The correct option is B $6.2\text{m/s}$

Here, the charge $q_3$ is negative and it will get attracted towards $q_1$ and $q_2$ both. So, the net force on $q_3$ is towards origin as shown.


Due to this force, the charge will be accelerated towards the origin, but this acceleration is may or may not be constant.

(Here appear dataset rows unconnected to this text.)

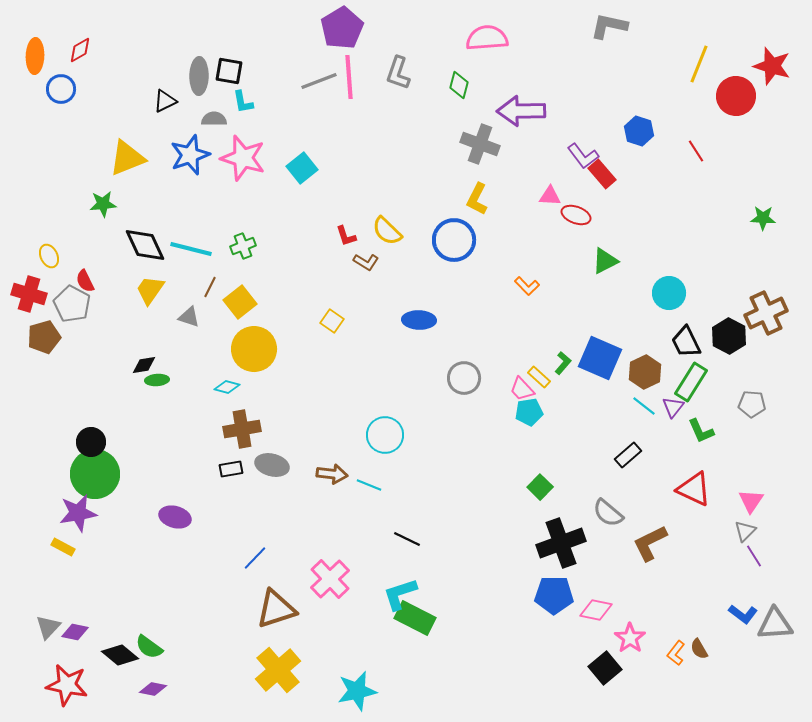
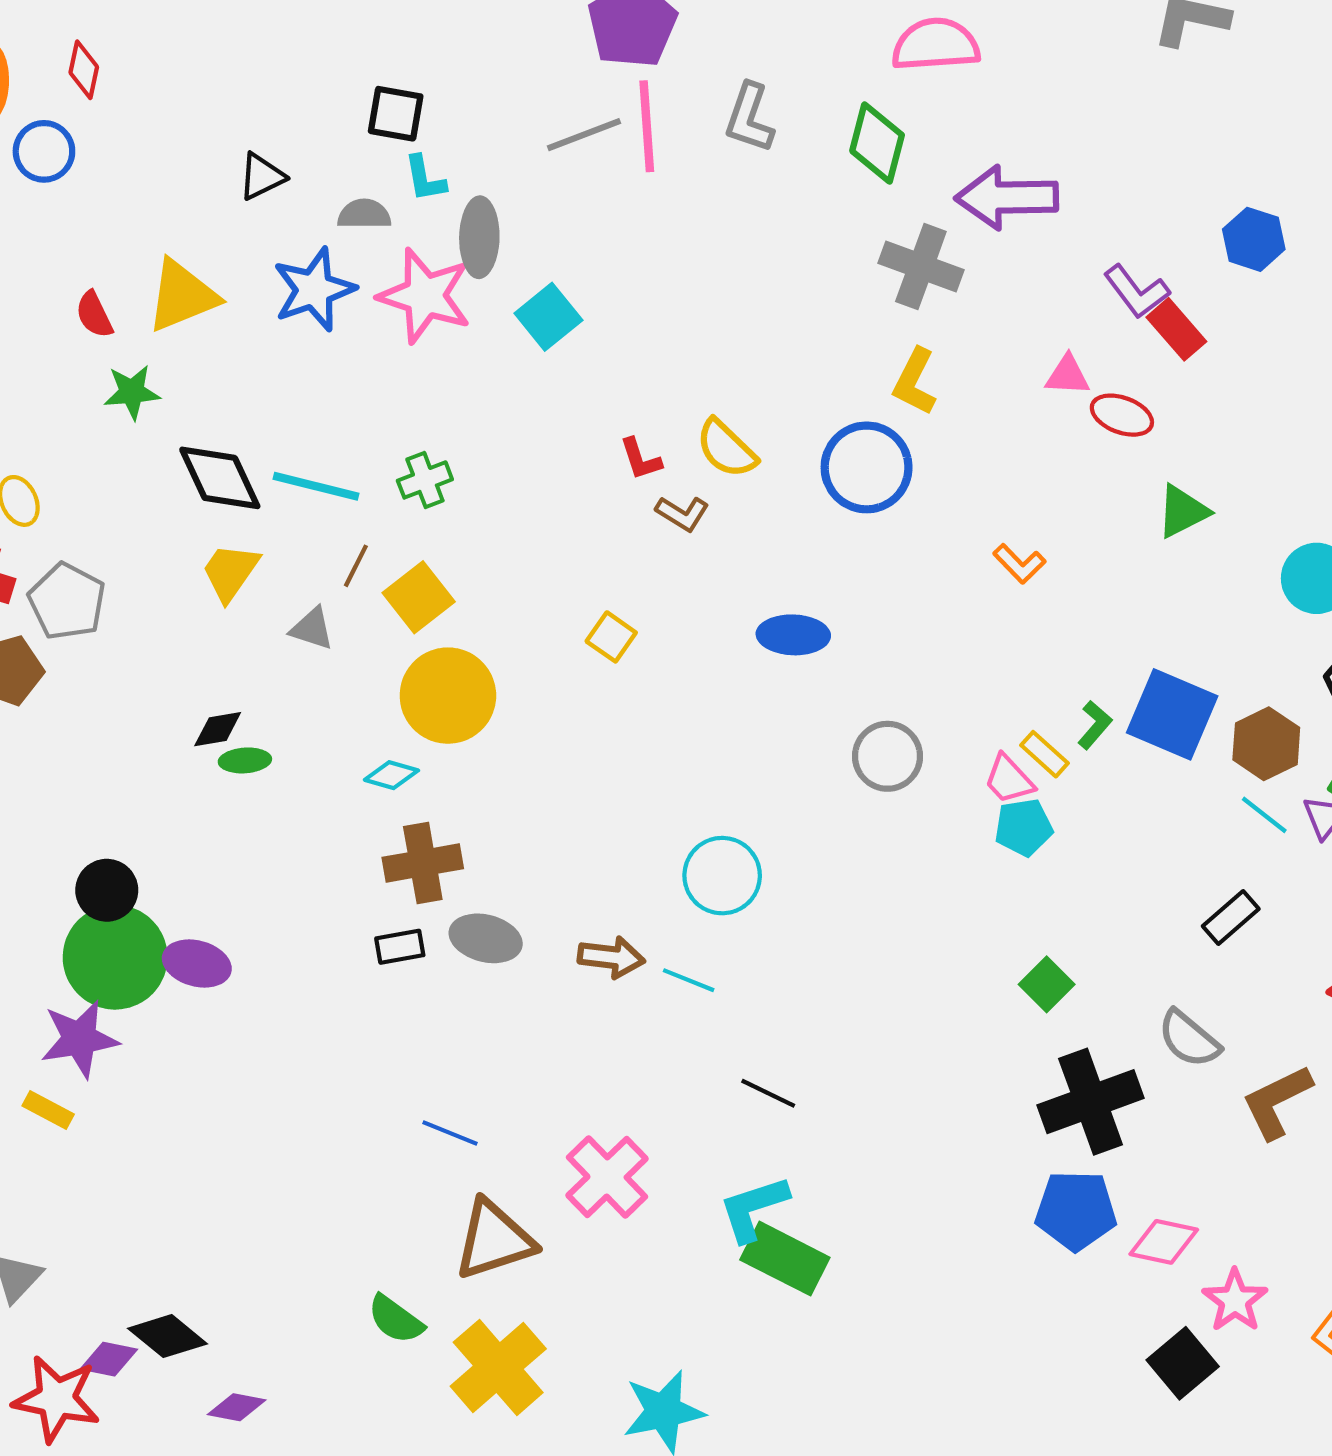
red diamond: (80, 50) -> (84, 70), turned -48
gray ellipse: (199, 76) -> (479, 237), moved
green diamond: (459, 85) -> (877, 143), size x1.4
red semicircle: (85, 281) -> (94, 315), moved
purple ellipse: (175, 517) -> (197, 963), moved
blue line: (255, 558) -> (450, 1133), turned 68
purple diamond: (75, 632) -> (109, 1359), moved
green semicircle: (149, 647) -> (396, 1319), moved

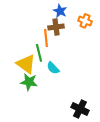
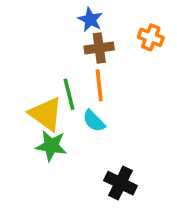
blue star: (60, 11) -> (90, 20), moved
orange line: (46, 38) -> (99, 85), moved
black cross: (80, 109) -> (120, 183), moved

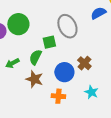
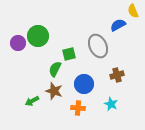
gray ellipse: (67, 26) -> (98, 46), moved
green arrow: (12, 63) -> (32, 101), moved
brown cross: (84, 63) -> (117, 75), moved, turned 32

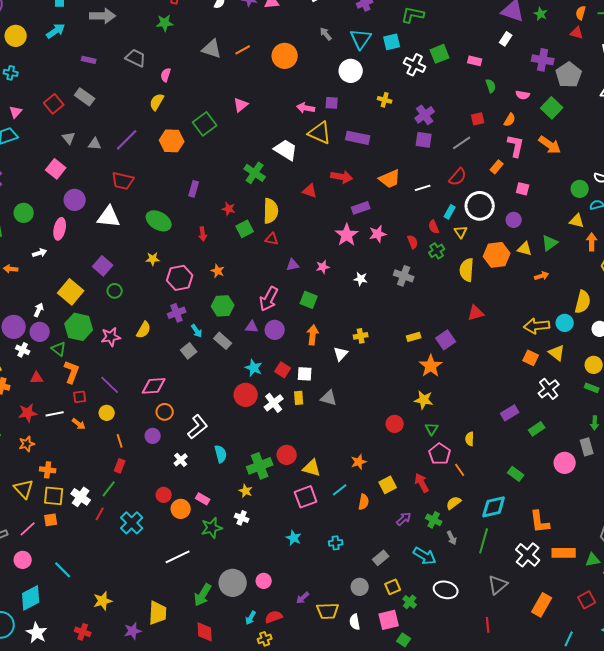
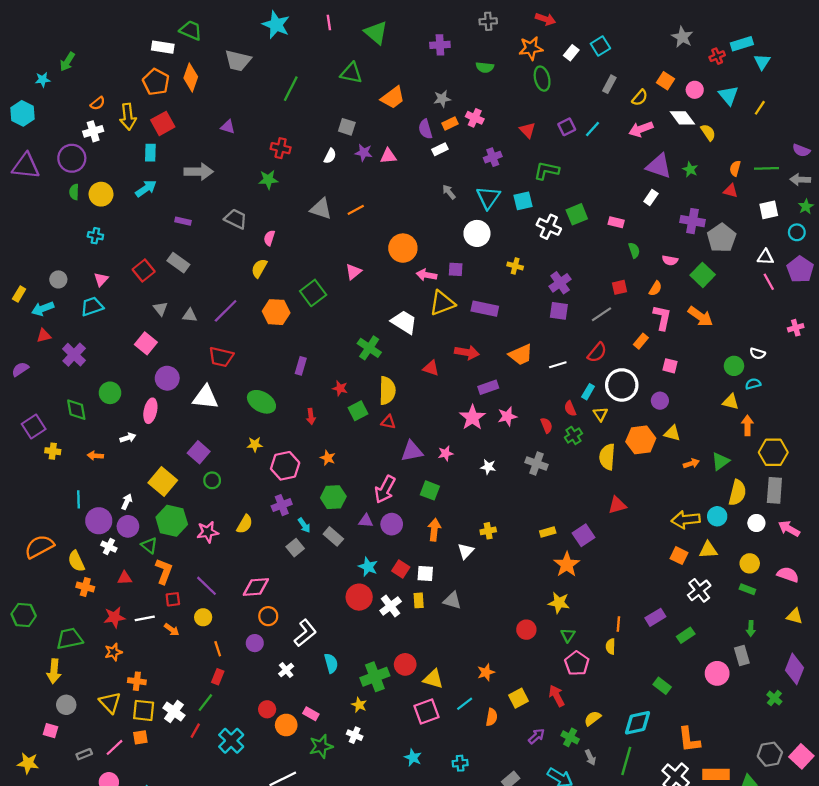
orange circle: (285, 56) -> (403, 248), moved
yellow triangle: (320, 133) -> (442, 303), turned -45
green triangle: (550, 243) -> (721, 461), moved
purple triangle: (293, 265) -> (412, 451), size x1.5
yellow triangle: (557, 353) -> (708, 550), turned -42
orange line: (460, 470) -> (618, 624), moved, turned 40

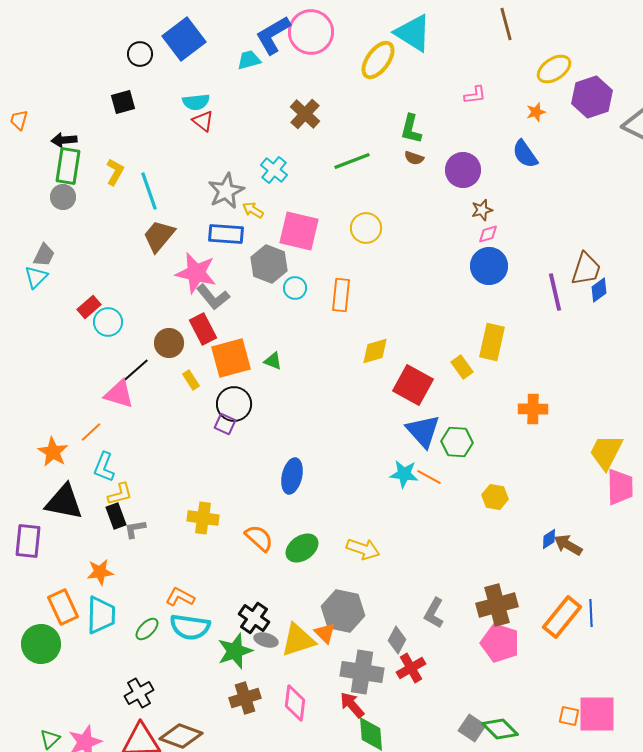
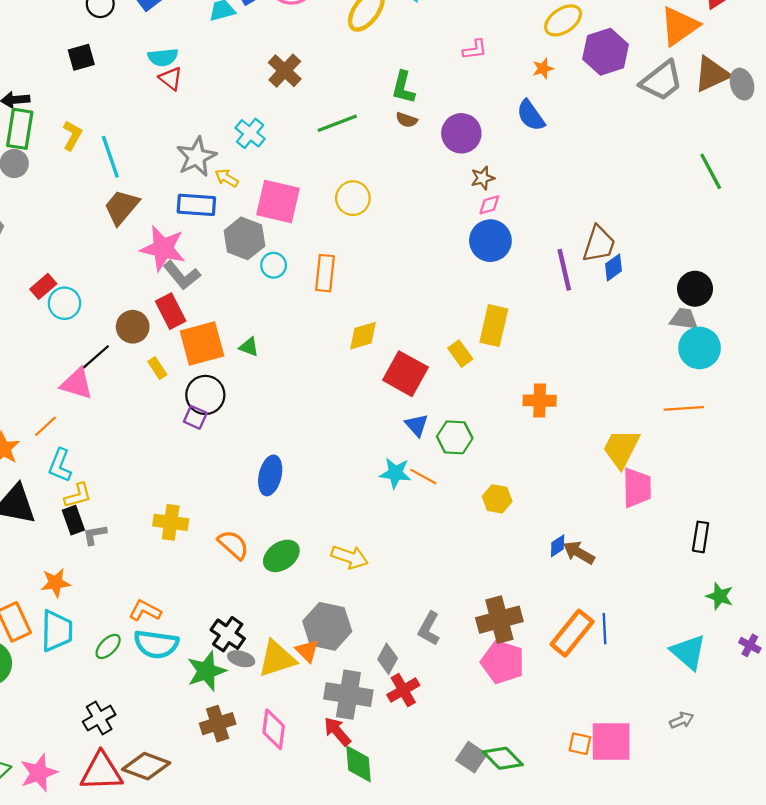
blue triangle: (423, 431) -> (417, 425), size x0.6

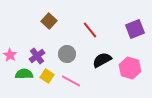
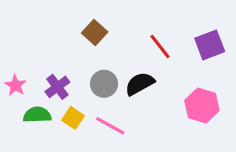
brown square: (49, 21) -> (95, 33), moved
red line: (90, 30) -> (160, 46), moved
black semicircle: (102, 60) -> (140, 84), moved

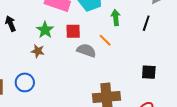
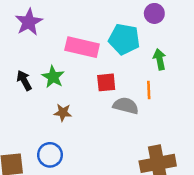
green star: (45, 30) -> (53, 77), moved
orange line: (105, 40) -> (149, 90), turned 48

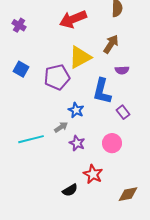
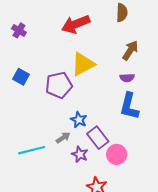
brown arrow: (111, 44) -> (130, 50), moved
blue L-shape: (102, 91) -> (129, 106), moved
purple rectangle: (123, 112) -> (98, 138), moved, size x1.5

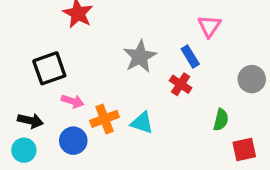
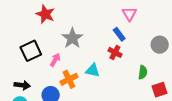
gray star: (140, 57) -> (72, 38), moved
pink arrow: (73, 101) -> (55, 60), moved, turned -72
cyan triangle: (142, 123) -> (93, 70), moved

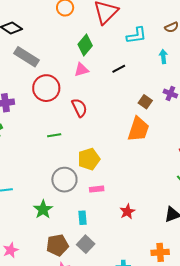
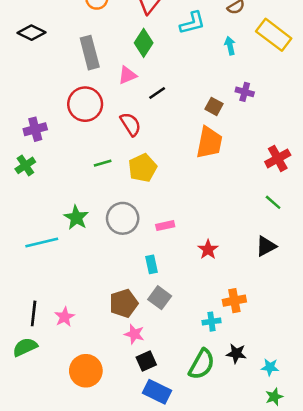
green diamond: (85, 45) -> (144, 43), moved
gray rectangle: (27, 57) -> (90, 53), moved, turned 50
black line: (119, 69) -> (157, 93), moved
yellow pentagon: (89, 159) -> (143, 168), moved
green star: (43, 209) -> (76, 218), moved
orange cross: (160, 252) -> (234, 301), moved

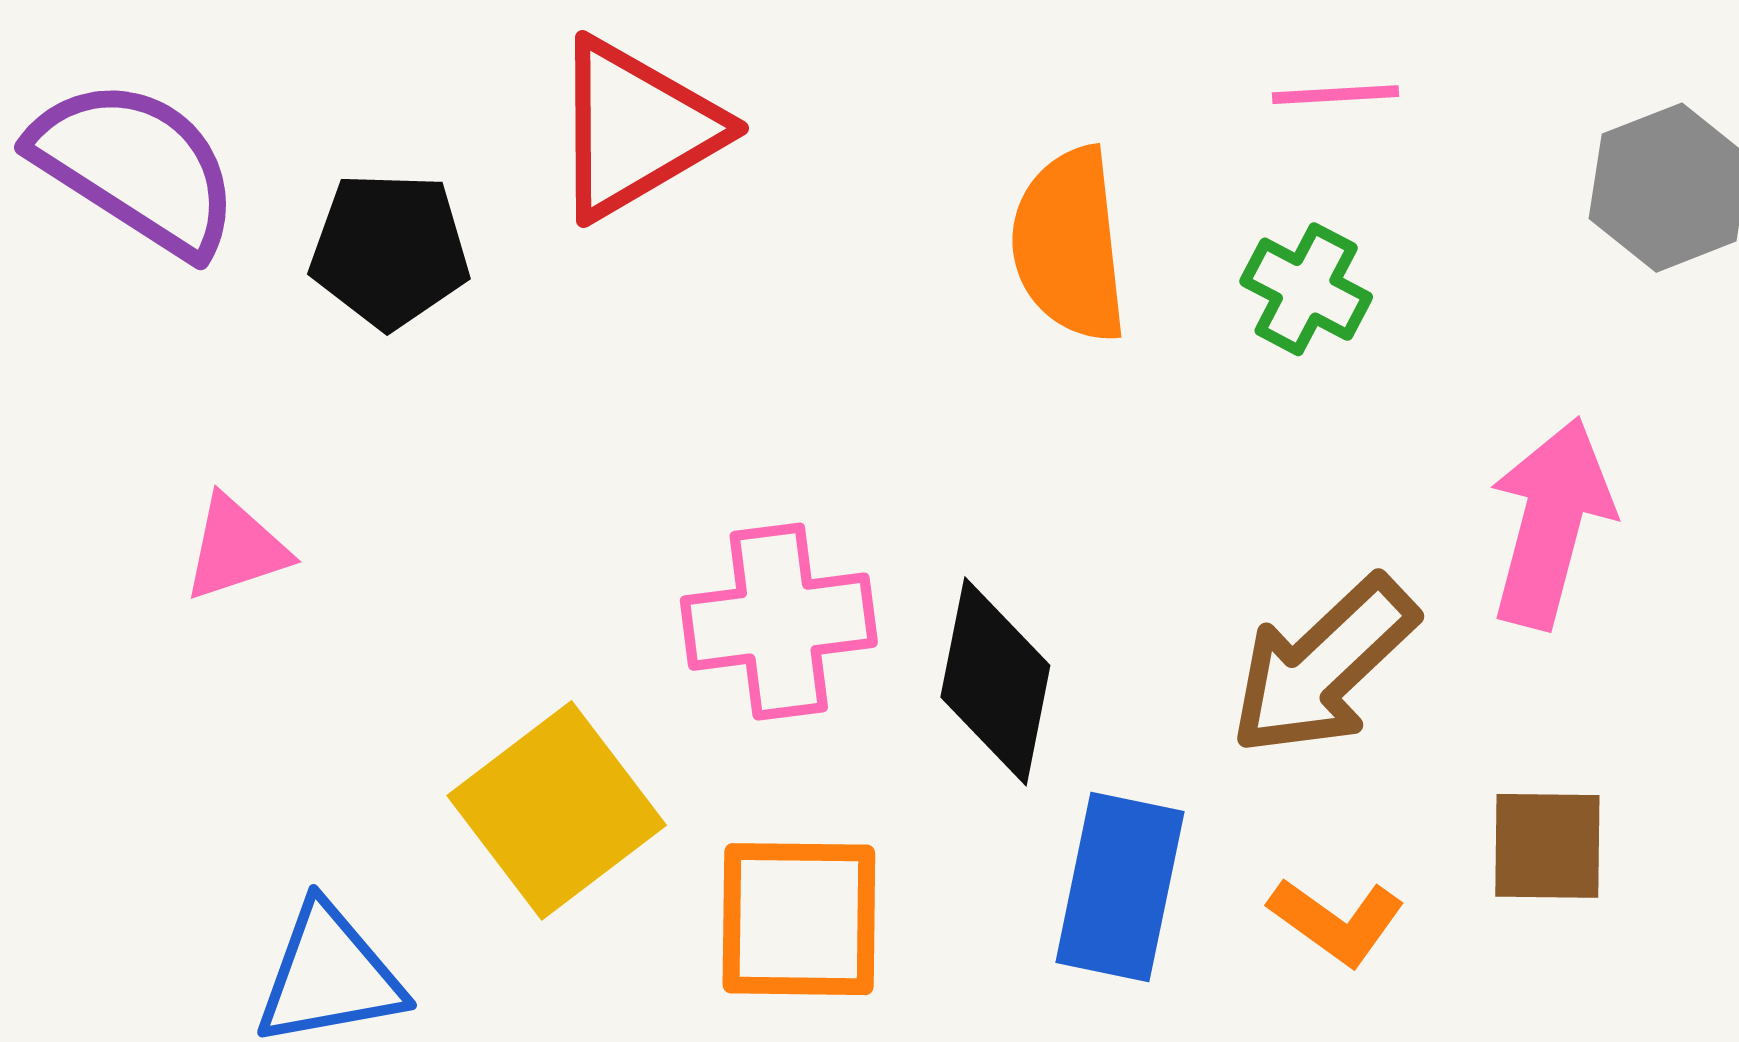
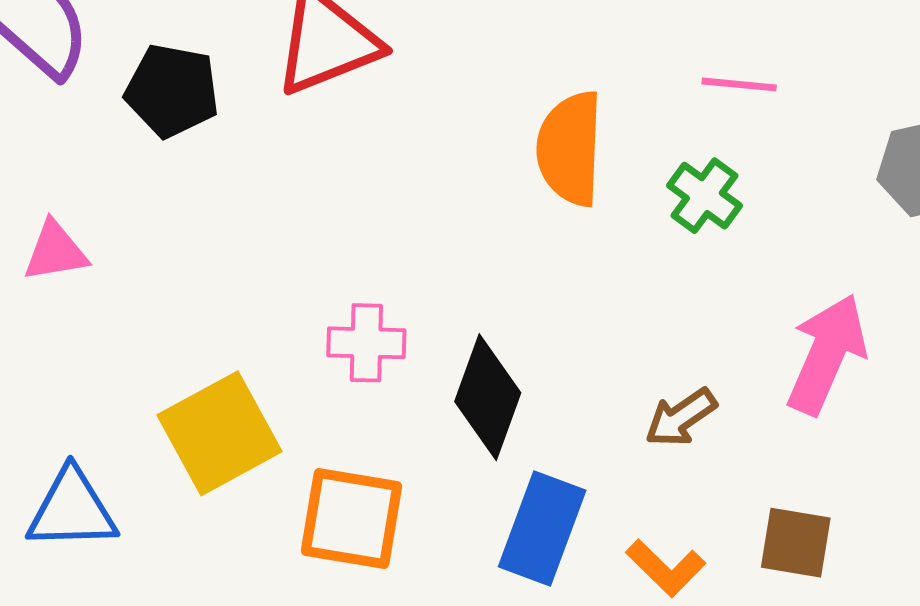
pink cross: (779, 622) -> (366, 343), size x0.7
brown arrow: (1323, 666) -> (681, 418), size x0.6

So, to obtain the speed of particle at origin using our concepts of kinematics, we will first find the acceleration at some intermediate position and then integrate it with proper limits.

Alternatively, it is easy to use energy conservation principle, as the forces are conservative.

Let $v$ be the speed of particle at origin. From the principle of conservation of mechanical energy.

$U_i+K_i=U_f+K_f$

$\Rightarrow \frac{1}{4\pi {ϵ}_0}[\frac{q_3{q}_2}{(r_{32}{)}_i}+\frac{q_3{q}_1}{(r_{31}{)}_i}+\frac{q_2{q}_1}{(r_{21}{)}_i}]+0=\frac{1}{4\pi {ϵ}_0}[\frac{q_3{q}_2}{(r_{32}{)}_f}+\frac{q_3{q}_1}{(r_{31}{)}_f}+\frac{q_2{q}_1}{(r_{21}{)}_f}]+\frac{1}{2}m{v}^2$

Here, $(r_{21}{)}_i=(r_{21}{)}_f$

Substituting the proper values, we have

$(9\times {10}^9)[\frac{(-4)\left(2\right)}{\left(5.0\right)}+\frac{(-4)\left(2\right)}{\left(5.0\right)}]\times {10}^{-12}=(9.0\times {10}^9)[\frac{(-4)\left(2\right)}{\left(3.0\right)}+\frac{(-4)\left(2\right)}{\left(3.0\right)}]\times {10}^{-12}+\frac{1}{2}\times {10}^{-3}\times v^2$
$\therefore$ $(9\times {10}^{-3})(-\frac{16}{5})=(9\times {10}^{-3})(-\frac{16}{3})+\frac{1}{2}\times {10}^{-3}\times v^2$

$(9\times {10}^{-3})\left(16\right)\left(\frac{2}{15}\right)=\frac{1}{2}\times {10}^{-3}\times v^2$

$\therefore$ $v=6.2\text{m/s}$

Hence, option (b) is the correct answer.